A further investment of £120K was made in MobileODT, the Israeli diagnostic tool business that the group has a 3% stake in. They have expanded their commercial collaboration with the business to include a version of their Duo product labelled for use with their mobile colposcope.  After the year-end, the group have also become MODT’s distributor for EVA in the UK, Australia and New Zealand.

The group have advised their continental customers to increase their stockholdings over the coming months in preparation for possible disruption to the supply chain.  Based on available advice they believe that they will be able to CE mark their disinfectants and sell them in Europe irrespective of the outcome of the Brexit negotiation.  The only certainty is that they will experience turbulence this year and their normally predictable pattern of trade will be disrupted to some extent.  Notwithstanding this near-term uncertainty the outlook for the group remains positive. 

At the current share price the shares are trading on a PE ratio of 34.8, falling to 25 on next year’s forecast.  After a 13.6% increase in the dividend, the shares are yielding 1.8% which increases to 2.1% on next year’s forecast.  At the year-end the group had a net cash position of £6.7M.

On the 19th November the group announced the acquisition of European distributors Ecomed in Belgium, France and the Netherlands.  The business is the group’s exclusive distributors and Benelux and France and is both cash generative and profitable.  Of their €3.1M of sales, €2.5M were Tristel products and in the first half of this year they generated an EBITDA of €570K.  The board expect the acquisition to contribute earnings of at least £250K this year and in subsequent years to be materially earnings enhancing.  The office and logistics hub in Antwerp will be beneficial post-Brexit.

A consideration of €5M is to be paid upon completion, of which €3.4M is payable in cash and €1.6M from the issue of 573,860 new shares.  Additional deferred consideration of up to €1.8M may be paid before July 2019 based on audited EBITDA in 2018 exceeding €840K and sales growth of 15% being achieved in 2019.  France in particular is an underdeveloped market for the group with sales there only a fraction of those in Germany.
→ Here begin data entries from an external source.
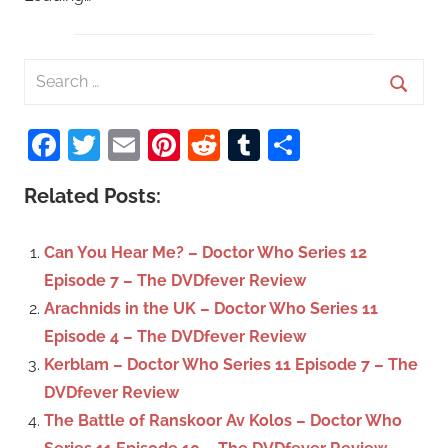
S
e
S
a
Facebook
Twitter
Email
Pinterest
Reddit
Tumblr
Share
e
r
a
c
Related Posts:
r
h
c
f
Can You Hear Me? – Doctor Who Series 12
h
o
Episode 7 – The DVDfever Review
r
Arachnids in the UK – Doctor Who Series 11
:
Episode 4 – The DVDfever Review
Kerblam – Doctor Who Series 11 Episode 7 – The
DVDfever Review
The Battle of Ranskoor Av Kolos – Doctor Who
On the 11th December the group released a trading update.  They expect pre-tax profit (excl. share based payments) for the first half to be no less than £2.2M compared to £2M last year.  This figure takes account of the transaction costs arising from the Ecomed acquisition with the period only including one month’s full profit contribution from them.  The integration of these new businesses is progressing well.  Overall the group is performing in line with management expectations and the US regulatory approvals project is progressing as planned.
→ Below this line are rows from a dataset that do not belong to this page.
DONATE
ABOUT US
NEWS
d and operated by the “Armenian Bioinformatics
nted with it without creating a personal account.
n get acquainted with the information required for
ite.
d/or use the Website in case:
Overall then this has been a decent year for the group.  Profits did decline but this was due to a higher deferred tax charge and pre-tax profits saw a modest rise despite rising costs.  Net assets improved and the operating cash flow increased with a decent amount of free cash being generated.  The US applications seem to be progressing well but there is real uncertainty on the horizon in the form of Brexit.  The first half of the coming year has started well but the shares are highly priced with a forward PE of 25 and yield of 2.1%.  Tricky one this but I still think the shares are on the expensive side.